Rester maître de la situation. L’Etat vient de lancer la cession partielle de ses participations au capital d’entreprises non stratégiques. Il s’agit de récupérer 10 milliards d’euros pour financer l’innovation. Patrice Geoffron constate qu’ « il n’y a pas de volonté de l’Etat de sortir massivement du capital des entreprises. On a pu l’observer  lorsqu’ Emmanuel Macron était ministre de l’Economie : il a bataillé pour faire monter l’Etat dans le capital de Renault ou encore, à l’heure actuelle, dans l’affaire des chantiers navals STX, où l’Etat se bat plutôt pour, non seulement rester dans le capital,  mais aussi  parvenir à rester aux commandes en co-pilotage avec les italiens ». L’économiste en conclut qu’ « il n’y a pas de volonté idéologique », de la part de l’Etat dans les opérations en cours.

Volonté budgétaire. Selon Patrice Geoffron, il s’agit probablement d’ « inscrire les capitaux qui pourraient être récupérés – de l’ordre de 10 milliards d’euros – dans le récit esquissé récemment par Emmanuel Macron dans l’entretien accordé à l’hebdomadaire Le Point ». Dans cet entretien, il est question de Schumpeter, de destruction créatrice. C’est-à-dire de recréer des activités nouvelles avec ces capitaux. « Ces 10 milliards d’euros seraient mis au service du financement de l’innovation et de la recherche, un peu à l’image de ce qu’avait fait Nicolas Sarkozy lorsqu’il avait levé, dans le cadre du grand emprunt, plusieurs dizaines de milliards d’euros orientés vers des activités dites d’avenir ».

Marges de manœuvres difficiles. Aujourd’hui, les participations de l’Etat dans les entreprises dont il détient du capital s’élèvent à quelque 100 milliards d’euros, dont 70 milliards pour la quinzaine d’entreprises cotées. « Il y a une série d’entreprises auxquelles il sera difficile de toucher, notamment dans le secteur de l’énergie (EDF) ou Airbus, dans lesquelles il y a la participation d’autres Etats, en particulier de l’Allemagne », analyse Patrice Geoffron. « Tout  cela réduit donc singulièrement les entreprises potentiellement candidates à ce type d’opération. Par exemple ADP, dont l’Etat peut espérer retirer 7,5 milliards d’euros ; Orange (5 milliards)… on peut imaginer aller au-delà des entreprises cotées : la Française des Jeux… ».

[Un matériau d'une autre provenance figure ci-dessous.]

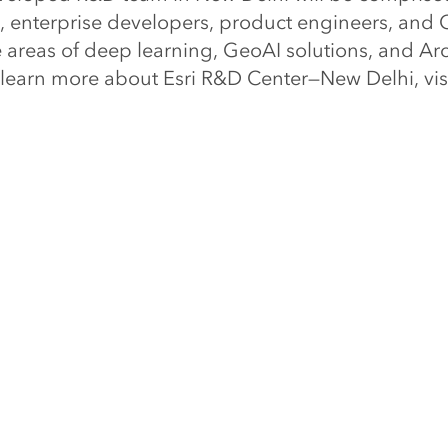
s, enterprise developers, product engineers, and 
e areas of deep learning, GeoAI solutions, and Ar
 learn more about Esri R&D Center—New Delhi, vis
elhi
.
al market leader in geographic information system
tion intelligence, and mapping, offers Esri Geosp
rful geospatial cloud available. Since 1969, Esri
ck the full potential of data to improve operatio
ts. Today, Esri software is deployed in more than
including the world’s largest cities, most nation
 Fortune 500 companies, and more than 7,000 co
With its pioneering commitment to geospatial inf
ri engineers the most advanced solutions for digi
, the Internet of Things (IoT), and advanced analyti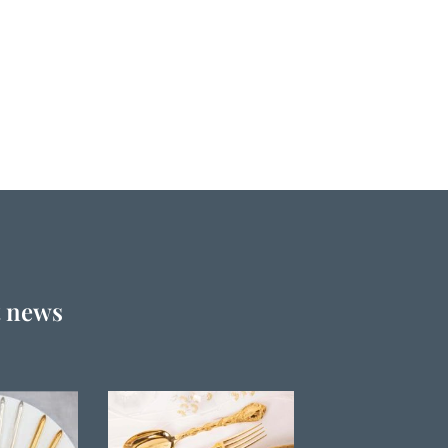
t news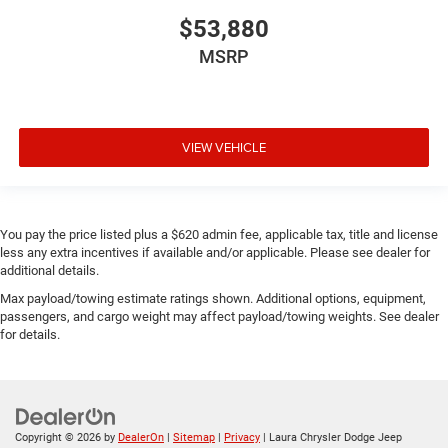
$53,880
MSRP
VIEW VEHICLE
You pay the price listed plus a $620 admin fee, applicable tax, title and license
less any extra incentives if available and/or applicable. Please see dealer for
additional details.
Max payload/towing estimate ratings shown. Additional options, equipment,
passengers, and cargo weight may affect payload/towing weights. See dealer
for details.
Copyright © 2026
by
DealerOn
|
Sitemap
|
Privacy
| Laura Chrysler Dodge Jeep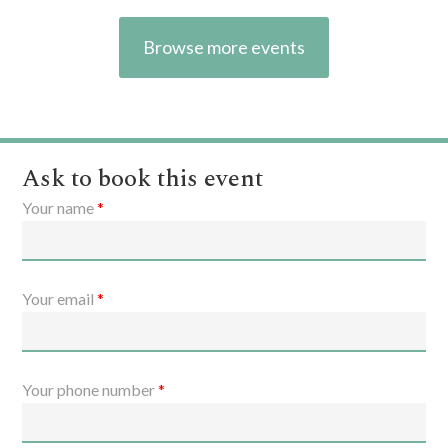
Browse more events
Ask to book this event
Your name
*
Your email
*
Your phone number
*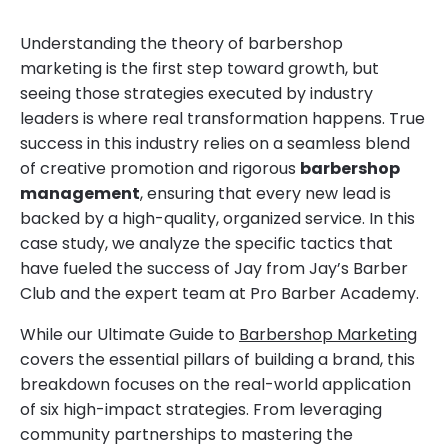
Understanding the theory of barbershop
marketing is the first step toward growth, but
seeing those strategies executed by industry
leaders is where real transformation happens. True
success in this industry relies on a seamless blend
of creative promotion and rigorous
barbershop
management
, ensuring that every new lead is
backed by a high-quality, organized service. In this
case study, we analyze the specific tactics that
have fueled the success of Jay from Jay’s Barber
Club and the expert team at Pro Barber Academy.
While our Ultimate Guide to
Barbershop Marketing
covers the essential pillars of building a brand, this
breakdown focuses on the real-world application
of six high-impact strategies. From leveraging
community partnerships to mastering the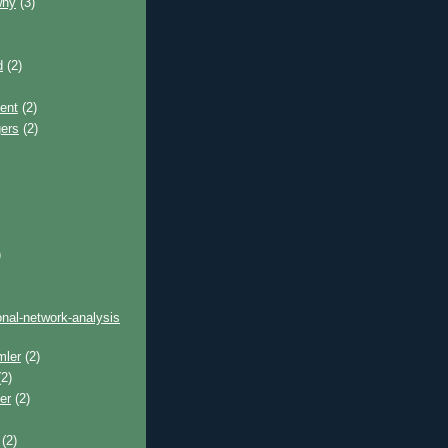
why
(3)
d
(2)
ent
(2)
gers
(2)
)
onal-network-analysis
mler
(2)
2)
er
(2)
(2)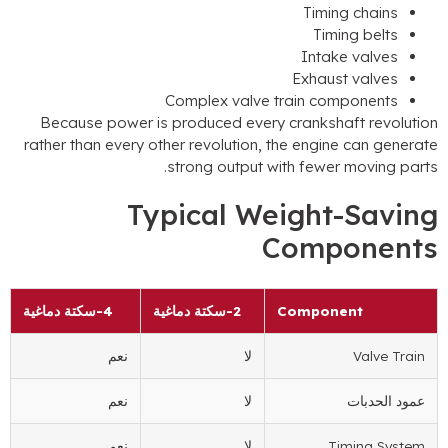
Timing 
Timing
Intake 
Exhaust 
Complex valve train comp
Because power is produced every crankshaft
rather than every other revolution
,
the engine c
.
strong output with fewer m
Typical Weight-
Compo
4-سكتة دماغية
2-سكتة دماغية
Componen
نعم
لا
نعم
لا
ع
نعم
لا
Timi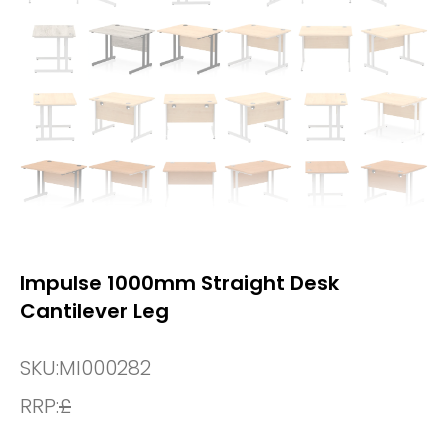
Impulse 1000mm Straight Desk
Cantilever Leg
SKU:
MI000282
RRP:
£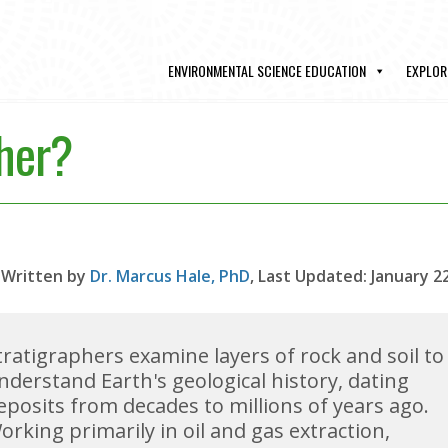
ENVIRONMENTAL SCIENCE EDUCATION
EXPLOR
pher?
Written by
Dr. Marcus Hale, PhD
, Last Updated: January 2
tratigraphers examine layers of rock and soil to
nderstand Earth's geological history, dating
eposits from decades to millions of years ago.
orking primarily in oil and gas extraction,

Est-ce à l’Etat de financer l’innovation ? « L’idée générale est de gagner des marges de manœuvre budgétaires dans un environnement très contraint, et d’envoyer un signal dans le récit du quinquennat, tourné vers l’innovation », insiste Patrice Geoffron. Quelles cibles ? « On peut imaginer, par exemple, le soutien à l’intelligence artificielle, ou des financements plutôt orientés vers des petites entreprises, pour inscrire cela dans la vision que le Premier ministre, et surtout le président de la République, souhaitent promouvoir de cette destruction créatrice. C’est-à-dire la capacité à créer de nouveaux types d’activités, faire monter en puissance des entreprises de petite taille ».

Juste rôle et bon timing. « Pour ce qui est du soutien à l’innovation, notamment chez les entreprises émergentes, on peut considérer que c’est la place de l’Etat d’accélérer un certain nombre de processus d’innovation. Qui plus est dans un contexte international dans lequel la globalisation, en particulier la confrontation avec les américains, créé la nécessité de faire émerger en Europe des entreprises puissantes, capables de concurrencer les entreprises américaines. Autant dire on en est plutôt loin », semble regretter l’économiste, pour qui le timing des opérations est une autre variable capitale. « Comme l’a dit le Premier ministre, il va falloir trouver le bon moment pour céder nos participations. Et le bon moment est difficile à déterminer en fonction des fluctuations sectorielles et boursières. Par ailleurs, il faut bien avoir à l’esprit que se priver d’une partie du capital de ces entreprises, c’est se priver des dividendes annuels versés par ces dernières.  En vendant des participations, on récupère plus facilement du capital à court terme mais on se prive sur le moyen et long terme des recettes afférentes ».